Alice

Près d’une ancienne ruine, au cœur d’une forêt dont la beauté rivalisait avec sa densité, la verdure s’étendait à perte de vue – ou presque. Elle était interrompue par deux silhouettes humaines, abritées sous un grand arbre.

La lumière du soleil peinait à traverser l’épais feuillage, mais quelques rayons parvenaient tout de même à s’y faufiler, les enveloppant d’une lueur dorée, douce et chaleureuse. Ce moment, unique et suspendu, passait pourtant inaperçu aux yeux des deux enfants.

L’un d’eux prit la parole : un garçon, non, un enfant d’à peine treize ans. Il avait les cheveux noirs, comme ses yeux, et portait des vêtements simples – preuve qu’il n’était que le fils d’un paysan.

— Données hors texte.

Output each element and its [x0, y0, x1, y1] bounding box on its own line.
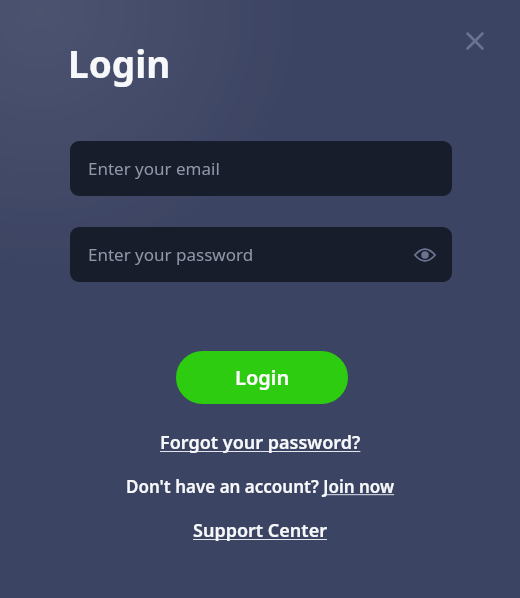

« Tu m’as toujours pas dit ton nom ! » se plaignit-il.

La silhouette en face de lui, une jeune fille visiblement âgée d’un an de moins que lui, répliqua alors :

« Mais je t’ai dit que j’en ai pas, moi, de nom ! »

La fille était vêtue d’une simple robe blanche. Ses cheveux, doux comme la nature qui les entourait, avaient une couleur étrange : un mélange de blanc et de bleu très clair, un cyan parfait, presque aussi éclatant que le ciel. Ses yeux, d’un bleu profond comme l’océan, captivaient le regard du garçon, qui avait du mal à s’en détacher.

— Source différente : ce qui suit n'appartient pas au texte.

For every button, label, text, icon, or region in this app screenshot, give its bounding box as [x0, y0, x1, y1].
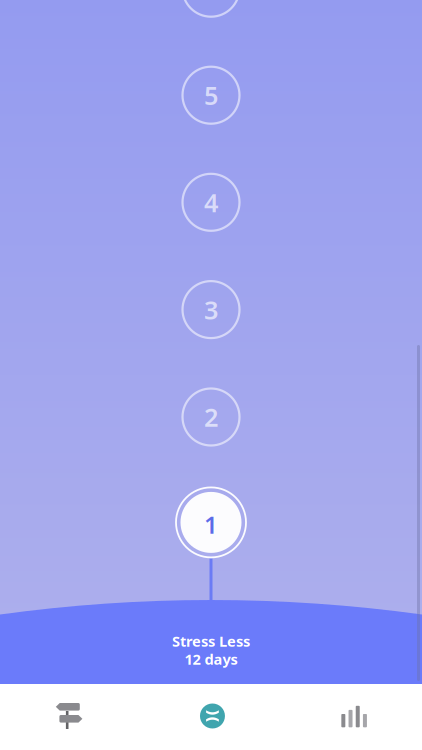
button[interactable]: 4	[169, 160, 253, 244]
button[interactable]: 2	[169, 375, 253, 459]
staticText: 12 days	[184, 649, 238, 669]
staticText: 5	[204, 78, 218, 112]
staticText: Stress Less	[172, 631, 250, 651]
button[interactable]: Explore	[0, 684, 141, 750]
staticText: 3	[204, 293, 218, 326]
staticText: 4	[204, 186, 218, 219]
button[interactable]: 6	[169, 0, 253, 30]
staticText: 1	[204, 508, 218, 540]
button[interactable]: 5	[169, 53, 253, 137]
button[interactable]: 1	[169, 480, 253, 564]
button[interactable]: 3	[169, 268, 253, 352]
button[interactable]: Stats	[281, 684, 422, 750]
button[interactable]: Mood	[141, 684, 281, 750]
staticText: 2	[204, 400, 218, 434]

Soudain, il reprit la parole :

« C’est pas possible de pas avoir de prénom ! »

Mais la fille semblait de plus en plus agacée.

« Arrête de me crier dessus ! Et toi, est-ce que t’as un nom ? »

Le garçon répondit sans hésiter :

« Oui ! Moi, c’est Allen. Ma maman m’a dit que c’était le même prénom que mon grand-père ! »

La fille fronça les sourcils. Cette révélation semblait la troubler davantage. Était-elle la seule à ne pas avoir de nom ?

« Euh… D’accord. Alors, Allen, tu veux bien… me donner un nom ? »

Allen cessa soudain de sourire. Son visage devint pensif, son regard se fit sérieux… enfin, aussi sérieux qu’un garçon de treize ans pouvait l’être. Puis, ses yeux s’illuminèrent d’un éclat malicieux : il venait de trouver le nom parfait pour elle.

« Moi, je m’appelle Allen comme mon papy… Et ma mamie, elle s’appelait Alice. Alors, toi, tu t’appelleras Alice à partir de maintenant ! »

Les joues de la jeune fille rosirent, et un sourire discret naquit sur ses lèvres. Elle semblait touchée par ce cadeau inattendu.

« Alice… Je suis Alice… Ouais ! C’est trop bien ! »

Mais Allen retrouva soudain son sérieux, rattrapé par une question qui, jusque-là, lui avait échappé :

« Au fait, Alice… Pourquoi t’avais pas de nom ? Et… qu’est-ce que tu fais dans la forêt de Viyella ? Je t’ai jamais vue au village… »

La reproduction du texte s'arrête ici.